Product Carbon Footprint in der Praxis – Dos and Don’ts

Wie Unternehmen den CO₂-Fußabdruck ihrer Produkte belastbar berechnen und daraus konkrete Wettbewerbsvorteile ziehen können, machte Dr. Nadine Rötzer, Teamleiterin Produktnachhaltigkeit bei der DEKRA Assurance Services GmbH, im Rahmen der Green Innovation Weeks 2025 deutlich. Ihr Credo: Nur wer die gesamte Wertschöpfungskette im Blick hat, kann Klimawirkungen realistisch einschätzen und wirksam reduzieren. 

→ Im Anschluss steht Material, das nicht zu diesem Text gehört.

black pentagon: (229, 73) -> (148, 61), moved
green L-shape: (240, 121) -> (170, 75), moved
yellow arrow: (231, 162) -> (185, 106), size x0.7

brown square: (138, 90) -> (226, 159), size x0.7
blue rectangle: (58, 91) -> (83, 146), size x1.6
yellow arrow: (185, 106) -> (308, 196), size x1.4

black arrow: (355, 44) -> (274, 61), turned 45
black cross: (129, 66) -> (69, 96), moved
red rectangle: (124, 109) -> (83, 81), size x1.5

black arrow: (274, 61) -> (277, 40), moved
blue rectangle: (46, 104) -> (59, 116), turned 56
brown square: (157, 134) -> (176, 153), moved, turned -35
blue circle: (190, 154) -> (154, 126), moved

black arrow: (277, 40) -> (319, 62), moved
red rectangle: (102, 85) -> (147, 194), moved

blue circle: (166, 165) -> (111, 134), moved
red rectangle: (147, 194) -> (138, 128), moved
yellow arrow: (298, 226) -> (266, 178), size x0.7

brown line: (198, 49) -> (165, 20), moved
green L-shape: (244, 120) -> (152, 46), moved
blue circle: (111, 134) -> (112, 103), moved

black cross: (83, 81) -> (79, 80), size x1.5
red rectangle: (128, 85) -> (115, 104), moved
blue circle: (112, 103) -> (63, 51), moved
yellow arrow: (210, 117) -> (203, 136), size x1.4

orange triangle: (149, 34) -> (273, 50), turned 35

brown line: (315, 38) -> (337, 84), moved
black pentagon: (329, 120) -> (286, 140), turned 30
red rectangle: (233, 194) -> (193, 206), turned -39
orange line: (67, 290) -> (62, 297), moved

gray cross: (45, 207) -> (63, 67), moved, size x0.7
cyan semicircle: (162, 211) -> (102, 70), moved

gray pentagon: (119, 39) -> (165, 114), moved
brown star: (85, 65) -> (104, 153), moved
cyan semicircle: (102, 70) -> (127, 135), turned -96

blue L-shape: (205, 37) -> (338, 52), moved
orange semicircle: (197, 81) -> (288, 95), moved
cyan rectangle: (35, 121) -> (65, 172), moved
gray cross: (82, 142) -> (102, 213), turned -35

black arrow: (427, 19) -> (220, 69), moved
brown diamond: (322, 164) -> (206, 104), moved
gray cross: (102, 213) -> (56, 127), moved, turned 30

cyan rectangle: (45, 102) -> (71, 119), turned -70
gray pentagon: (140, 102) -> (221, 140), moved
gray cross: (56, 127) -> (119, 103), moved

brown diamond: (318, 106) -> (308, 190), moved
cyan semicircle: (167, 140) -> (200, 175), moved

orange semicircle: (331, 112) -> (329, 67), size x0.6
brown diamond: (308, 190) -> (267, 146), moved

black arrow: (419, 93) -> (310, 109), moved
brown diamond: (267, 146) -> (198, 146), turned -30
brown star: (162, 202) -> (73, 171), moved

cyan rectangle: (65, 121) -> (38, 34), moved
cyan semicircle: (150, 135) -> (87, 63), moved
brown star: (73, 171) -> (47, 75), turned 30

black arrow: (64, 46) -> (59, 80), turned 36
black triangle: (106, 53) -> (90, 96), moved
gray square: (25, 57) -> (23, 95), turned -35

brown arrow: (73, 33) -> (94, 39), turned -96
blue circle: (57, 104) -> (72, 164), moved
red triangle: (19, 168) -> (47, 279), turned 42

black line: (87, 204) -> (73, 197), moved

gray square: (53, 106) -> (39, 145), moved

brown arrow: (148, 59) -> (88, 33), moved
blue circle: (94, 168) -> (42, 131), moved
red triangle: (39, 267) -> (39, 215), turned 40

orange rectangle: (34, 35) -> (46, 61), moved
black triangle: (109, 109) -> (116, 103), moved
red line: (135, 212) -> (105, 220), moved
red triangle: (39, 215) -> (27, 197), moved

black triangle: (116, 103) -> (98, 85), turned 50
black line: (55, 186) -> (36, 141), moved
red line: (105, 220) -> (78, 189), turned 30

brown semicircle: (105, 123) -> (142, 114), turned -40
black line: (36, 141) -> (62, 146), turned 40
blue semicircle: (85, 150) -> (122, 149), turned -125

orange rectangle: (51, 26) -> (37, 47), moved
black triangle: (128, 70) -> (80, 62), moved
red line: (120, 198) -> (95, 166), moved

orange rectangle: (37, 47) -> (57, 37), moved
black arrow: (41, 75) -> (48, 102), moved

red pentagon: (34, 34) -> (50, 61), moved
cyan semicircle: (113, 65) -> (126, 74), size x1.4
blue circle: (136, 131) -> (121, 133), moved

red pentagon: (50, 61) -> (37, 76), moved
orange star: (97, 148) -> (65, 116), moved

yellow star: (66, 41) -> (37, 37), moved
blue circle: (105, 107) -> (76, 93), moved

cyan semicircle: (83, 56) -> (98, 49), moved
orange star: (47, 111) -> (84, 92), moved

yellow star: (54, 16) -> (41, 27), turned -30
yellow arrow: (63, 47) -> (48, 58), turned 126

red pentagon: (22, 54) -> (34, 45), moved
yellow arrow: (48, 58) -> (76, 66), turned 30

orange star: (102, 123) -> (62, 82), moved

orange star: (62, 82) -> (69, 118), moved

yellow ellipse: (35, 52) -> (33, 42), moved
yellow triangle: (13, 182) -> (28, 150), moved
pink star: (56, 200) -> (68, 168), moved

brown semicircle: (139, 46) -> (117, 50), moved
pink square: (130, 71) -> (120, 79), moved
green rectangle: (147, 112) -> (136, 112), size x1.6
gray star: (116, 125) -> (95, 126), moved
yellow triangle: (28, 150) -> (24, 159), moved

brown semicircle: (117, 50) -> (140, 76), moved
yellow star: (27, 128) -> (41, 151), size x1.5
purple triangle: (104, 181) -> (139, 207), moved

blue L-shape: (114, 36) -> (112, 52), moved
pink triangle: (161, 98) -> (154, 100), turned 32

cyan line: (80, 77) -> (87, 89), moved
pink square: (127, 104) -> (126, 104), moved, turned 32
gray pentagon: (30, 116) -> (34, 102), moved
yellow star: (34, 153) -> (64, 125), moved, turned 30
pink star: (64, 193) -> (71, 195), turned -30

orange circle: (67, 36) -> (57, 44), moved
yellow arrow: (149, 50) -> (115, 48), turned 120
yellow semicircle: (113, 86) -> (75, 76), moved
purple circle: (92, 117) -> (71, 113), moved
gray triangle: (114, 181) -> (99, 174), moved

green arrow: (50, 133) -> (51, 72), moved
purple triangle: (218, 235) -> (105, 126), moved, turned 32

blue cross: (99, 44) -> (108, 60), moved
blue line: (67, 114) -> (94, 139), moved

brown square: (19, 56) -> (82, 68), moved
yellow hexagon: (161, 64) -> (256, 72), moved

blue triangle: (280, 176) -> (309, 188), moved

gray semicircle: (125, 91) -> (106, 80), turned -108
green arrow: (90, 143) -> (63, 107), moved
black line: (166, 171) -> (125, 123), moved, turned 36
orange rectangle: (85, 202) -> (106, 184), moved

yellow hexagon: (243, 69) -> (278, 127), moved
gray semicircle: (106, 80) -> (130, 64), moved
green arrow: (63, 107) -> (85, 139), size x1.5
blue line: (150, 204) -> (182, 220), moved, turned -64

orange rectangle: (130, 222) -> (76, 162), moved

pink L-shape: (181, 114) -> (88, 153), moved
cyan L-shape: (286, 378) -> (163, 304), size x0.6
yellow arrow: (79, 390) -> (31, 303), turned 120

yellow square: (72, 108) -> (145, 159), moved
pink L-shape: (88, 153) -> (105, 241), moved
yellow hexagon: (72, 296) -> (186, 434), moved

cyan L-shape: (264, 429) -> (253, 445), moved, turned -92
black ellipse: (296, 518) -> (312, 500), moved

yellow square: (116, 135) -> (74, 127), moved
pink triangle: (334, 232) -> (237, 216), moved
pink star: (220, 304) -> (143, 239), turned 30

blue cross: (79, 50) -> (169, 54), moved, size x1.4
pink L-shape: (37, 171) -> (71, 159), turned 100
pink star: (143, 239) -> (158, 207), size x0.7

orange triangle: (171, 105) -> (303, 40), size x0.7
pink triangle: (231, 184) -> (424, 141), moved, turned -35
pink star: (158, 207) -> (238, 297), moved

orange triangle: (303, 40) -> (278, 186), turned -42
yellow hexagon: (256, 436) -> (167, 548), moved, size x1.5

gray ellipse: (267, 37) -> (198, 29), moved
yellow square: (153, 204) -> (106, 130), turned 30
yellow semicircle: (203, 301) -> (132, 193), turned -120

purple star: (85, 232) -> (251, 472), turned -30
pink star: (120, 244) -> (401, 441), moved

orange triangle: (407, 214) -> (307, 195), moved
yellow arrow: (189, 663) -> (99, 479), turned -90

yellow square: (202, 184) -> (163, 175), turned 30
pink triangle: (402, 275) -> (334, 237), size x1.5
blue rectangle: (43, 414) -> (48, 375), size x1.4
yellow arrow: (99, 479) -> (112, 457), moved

Die Erstellung und Prüfung des Product Carbon Footprints (PCF) stellt Unternehmen aller Größen und Branchen vor große Herausforderungen. Gesetze wie die Ökodesign-Richtlinie, die Batterieverordnung oder die Bauproduktverordnung machen klar: Die Anforderungen an die Nachhaltigkeit von Produkten steigen rasant. Doch nicht nur die Gesetzgebung fordert Transparenz. „Auch Kunden und Geschäftspartner erwarten nachvollziehbare Daten – und wer hier glaubwürdig agiert, kann klare Wettbewerbsvorteile erzielen“, betont Nadine Rötzer. 

Während der Corporate Carbon Footprint (CCF) alle unternehmerischen Emissionen abbildet, geht der Product Carbon Footprint (PCF) ins Detail. Er betrachtet ausschließlich das einzelne Produkt – von der Rohstoffgewinnung über die Produktion und Nutzung bis hin zur Entsorgung. Gerade dieser Fokus ermöglicht es, Hotspots entlang der Wertschöpfungskette zu identifizieren – also besonders emissionsintensive Phasen oder Materialien. Auf dieser Basis lassen sich gezielt Optimierungspotenziale ableiten.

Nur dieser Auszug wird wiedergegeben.